In self plus one, an enrollee covers only one additional person (who must be eligible under family coverage rules, which for the most part means spouses and children under age 26) while under family coverage there is no limit to the number of persons who may be coverage, again so long as they are eligible.
Self plus one was introduced into the program a decade ago on the theory that with just self-only or self and family options available at the time, by having to enroll in family coverage persons with only one eligible family member to cover—a married couple with no eligible children or a single parent with one eligible child—were subsidizing enrollees with more than one, and that premiums would be lower for self plus one.

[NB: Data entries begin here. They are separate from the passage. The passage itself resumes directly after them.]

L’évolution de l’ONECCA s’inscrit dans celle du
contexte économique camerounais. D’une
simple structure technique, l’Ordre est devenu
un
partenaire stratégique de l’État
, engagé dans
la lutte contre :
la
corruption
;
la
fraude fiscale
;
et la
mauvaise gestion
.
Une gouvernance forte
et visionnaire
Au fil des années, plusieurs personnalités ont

That has largely proven to be the case but there has been an anomaly in some plans each year since self plus one has proven to attract a disproportionately high enrollment of older couples with no eligible children, who tend to consume more health care than the program-wide average. Under the FEHB program’s design, each of the three coverage options is to be self-funding within a plan, with no subsidy from one to another.
“Enrollees should carefully check the 2023 rates of their current plan and any other plan choices they are considering for 2023. For enrollees wishing to change, they must do so during Open Season, which is held from November 14 through December 12,” OPM said in its message.